ACTION ITEM »
Leave the pictures out. Retype exactly the lines below from the one containing "Gerrhopilidae" through the one containing "nt launches the", and no others.

Recorded data »
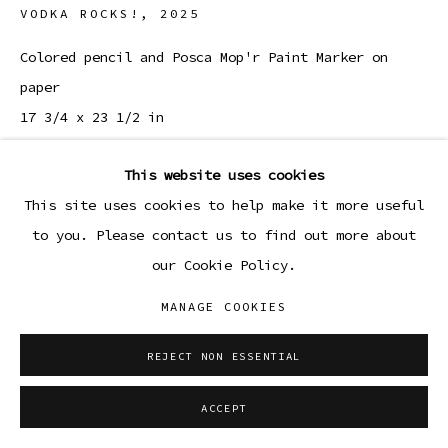
VODKA ROCKS!
,
2025
Colored pencil and Posca Mop'r Paint Marker on
paper
17 3/4 x 23 1/2 in
45.1 x 59.7 cm
This website uses cookies
ENQUIRE
This site uses cookies to help make it more useful
to you. Please contact us to find out more about
our Cookie Policy.
SHARE
MANAGE COOKIES
REJECT NON ESSENTIAL
ACCEPT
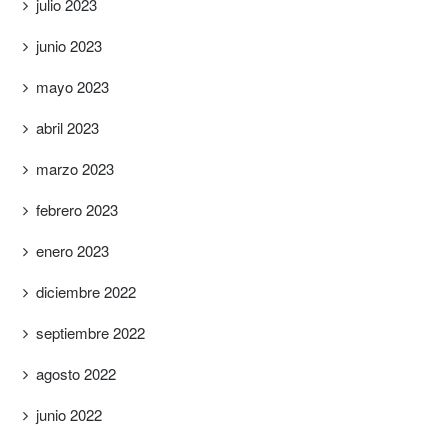
julio 2023
junio 2023
mayo 2023
abril 2023
marzo 2023
febrero 2023
enero 2023
diciembre 2022
septiembre 2022
agosto 2022
junio 2022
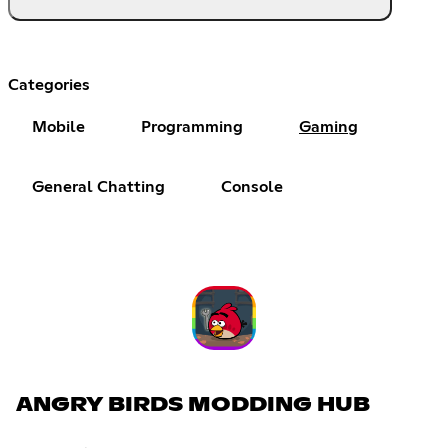
Categories
Mobile
Programming
Gaming
General Chatting
Console
ANGRY BIRDS MODDING HUB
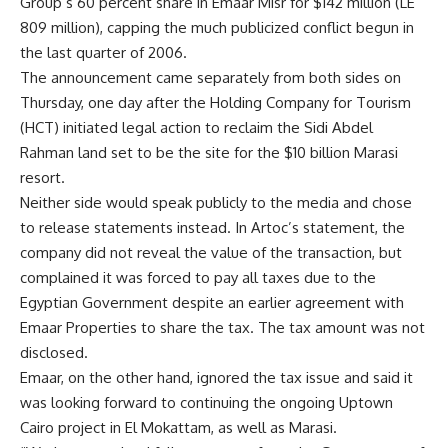
Group’s 60 percent share in Emaar Misr for $142 million (LE
809 million), capping the much publicized conflict begun in
the last quarter of 2006.
The announcement came separately from both sides on
Thursday, one day after the Holding Company for Tourism
(HCT) initiated legal action to reclaim the Sidi Abdel
Rahman land set to be the site for the $10 billion Marasi
resort.
Neither side would speak publicly to the media and chose
to release statements instead. In Artoc’s statement, the
company did not reveal the value of the transaction, but
complained it was forced to pay all taxes due to the
Egyptian Government despite an earlier agreement with
Emaar Properties to share the tax. The tax amount was not
disclosed.
Emaar, on the other hand, ignored the tax issue and said it
was looking forward to continuing the ongoing Uptown
Cairo project in El Mokattam, as well as Marasi.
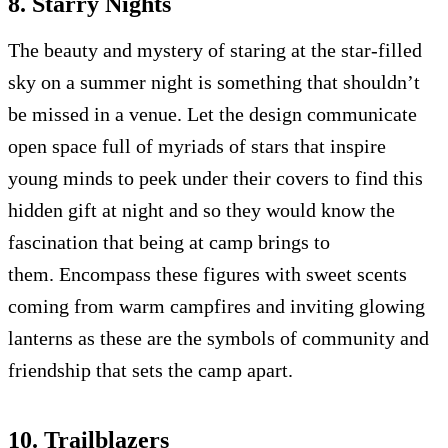
8. Starry Nights
The beauty and mystery of staring at the star-filled
sky on a summer night is something that shouldn’t
be missed in a venue. Let the design communicate
open space full of myriads of stars that inspire
young minds to peek under their covers to find this
hidden gift at night and so they would know the
fascination that being at camp brings to
them. Encompass these figures with sweet scents
coming from warm campfires and inviting glowing
lanterns as these are the symbols of community and
friendship that sets the camp apart.
10. Trailblazers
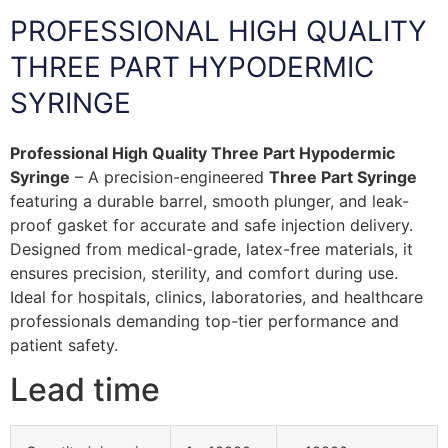
PROFESSIONAL HIGH QUALITY
THREE PART HYPODERMIC
SYRINGE
Professional High Quality Three Part Hypodermic
Syringe
– A precision-engineered
Three Part Syringe
featuring a durable barrel, smooth plunger, and leak-
proof gasket for accurate and safe injection delivery.
Designed from medical-grade, latex-free materials, it
ensures precision, sterility, and comfort during use.
Ideal for hospitals, clinics, laboratories, and healthcare
professionals demanding top-tier performance and
patient safety.
Lead time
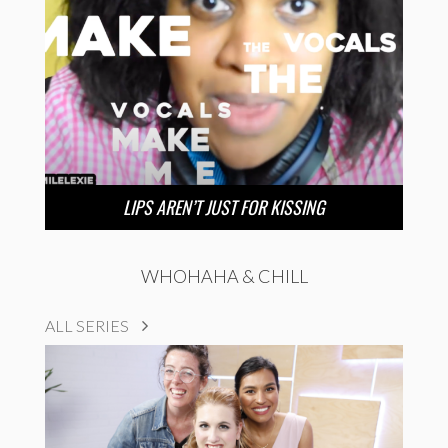
LIPS AREN’T JUST FOR KISSING
WHOHAHA & CHILL
ALL SERIES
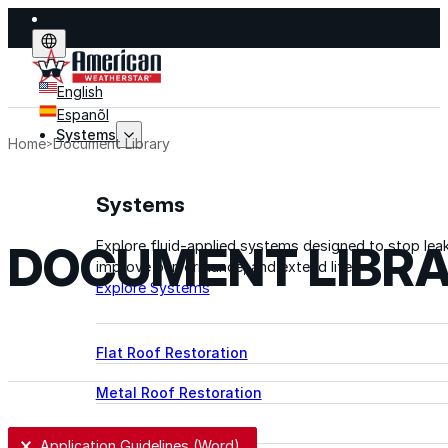
English
Espanõl
Systems
Home
Document Library
Systems
DOCUMENT LIBR
Explore fluid-applied systems designed to stop leak
improve performance, and extend life.
Explore Systems
Flat Roof Restoration
Metal Roof Restoration
Spray Foam Roofing
User Selection
Application Guidelines (Word)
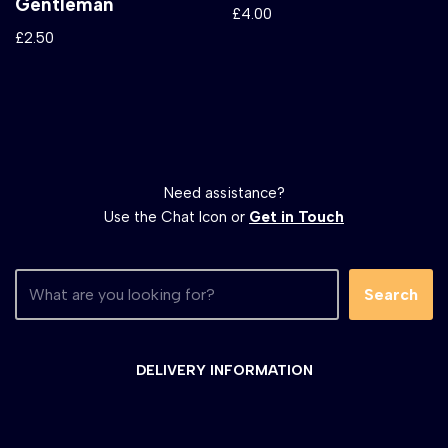
Gentleman
£
4.00
£
2.50
Need assistance?
Use the Chat Icon or
Get in Touch
Search
DELIVERY INFORMATION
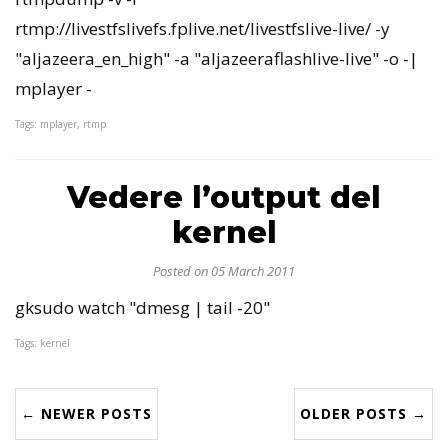
rtmp://livestfslivefs.fplive.net/livestfslive-live/ -y
"aljazeera_en_high" -a "aljazeeraflashlive-live" -o -|
mplayer -
Tags: mplayer, rtmp
Vedere l’output del
kernel
Posted on 05 March 2011
gksudo watch "dmesg | tail -20"
Tags: kernel
← NEWER POSTS
OLDER POSTS →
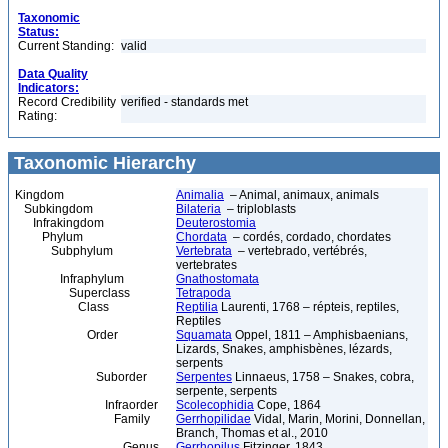
Taxonomic
Status:
Current Standing:
valid
Data Quality
Indicators:
Record Credibility
verified - standards met
Rating:
Taxonomic Hierarchy
Kingdom
Animalia
– Animal, animaux, animals
Subkingdom
Bilateria
– triploblasts
Infrakingdom
Deuterostomia
Phylum
Chordata
– cordés, cordado, chordates
Subphylum
Vertebrata
– vertebrado, vertébrés,
vertebrates
Infraphylum
Gnathostomata
Superclass
Tetrapoda
Class
Reptilia
Laurenti, 1768 – répteis, reptiles,
Reptiles
Order
Squamata
Oppel, 1811 – Amphisbaenians,
Lizards, Snakes, amphisbènes, lézards,
serpents
Suborder
Serpentes
Linnaeus, 1758 – Snakes, cobra,
serpente, serpents
Infraorder
Scolecophidia
Cope, 1864
Family
Gerrhopilidae
Vidal, Marin, Morini, Donnellan,
Branch, Thomas et al., 2010
Genus
Gerrhopilus
Fitzinger, 1843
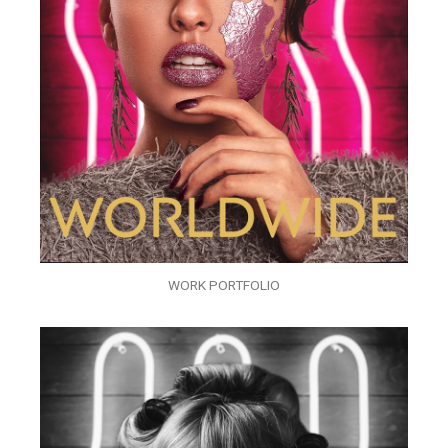
WORK PORTFOLIO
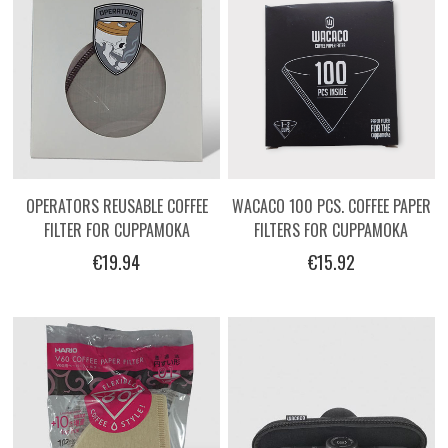
OPERATORS REUSABLE COFFEE
WACACO 100 PCS. COFFEE PAPER
FILTER FOR CUPPAMOKA
FILTERS FOR CUPPAMOKA
€19.94
€15.92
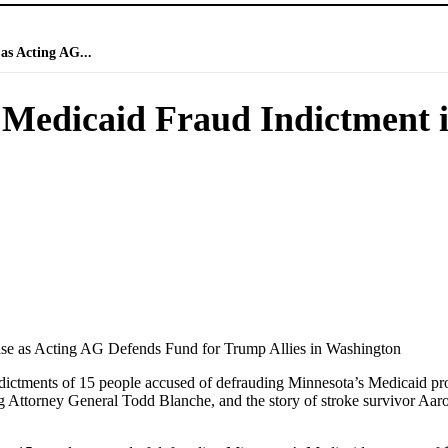
as Acting AG...
Medicaid Fraud Indictment i
ase as Acting AG Defends Fund for Trump Allies in Washington
indictments of 15 people accused of defrauding Minnesota’s Medicaid pr
ng Attorney General Todd Blanche, and the story of stroke survivor Aar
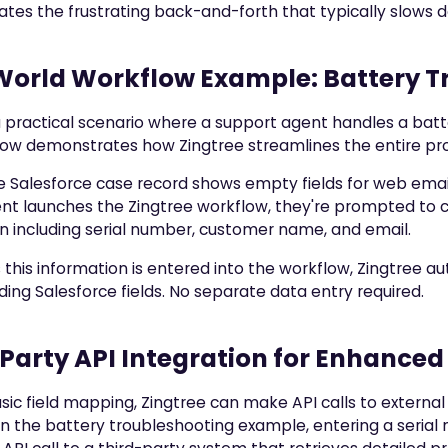
nates the frustrating back-and-forth that typically slows 
World Workflow Example: Battery T
 practical scenario where a support agent handles a batt
ow demonstrates how Zingtree streamlines the entire pr
 the Salesforce case record shows empty fields for web emai
nt launches the Zingtree workflow, they're prompted to c
n including serial number, customer name, and email.
 this information is entered into the workflow, Zingtree a
ing Salesforce fields. No separate data entry required.
Party API Integration for Enhanced
ic field mapping, Zingtree can make API calls to external
In the battery troubleshooting example, entering a serial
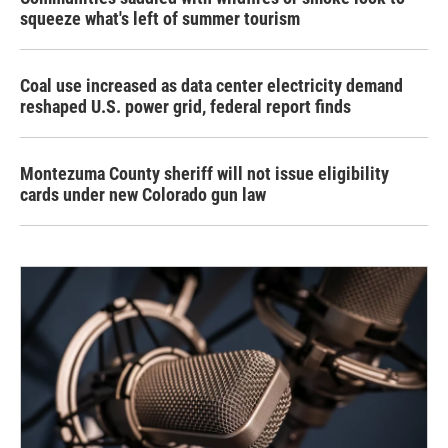
squeeze what's left of summer tourism
Coal use increased as data center electricity demand
reshaped U.S. power grid, federal report finds
Montezuma County sheriff will not issue eligibility
cards under new Colorado gun law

TASK ANSWER »
Gerrhopilidae
Vidal, Marin, Morini, Donnellan,
Branch, Thomas et al., 2010
Genus
Gerrhopilus
Fitzinger, 1843
WORK PORTFOLIO
OPERATORS REUSABLE COFFEE
WACACO 100 PCS. COFFEE PAPER
FILTER FOR CUPPAMOKA
FILTERS FOR CUPPAMOKA
€19.94
€15.92
as Acting AG...
Medicaid Fraud Indictment i
ase as Acting AG Defends Fund for Trump Allies in Washington
indictments of 15 people accused of defrauding Minnesota’s Medicaid pr
ng Attorney General Todd Blanche, and the story of stroke survivor Aar
nates the frustrating back-and-forth that typically slows 
World Workflow Example: Battery T
 practical scenario where a support agent handles a batt
ow demonstrates how Zingtree streamlines the entire pr
 the Salesforce case record shows empty fields for web emai
nt launches the Zingtree workflow, they're prompted to c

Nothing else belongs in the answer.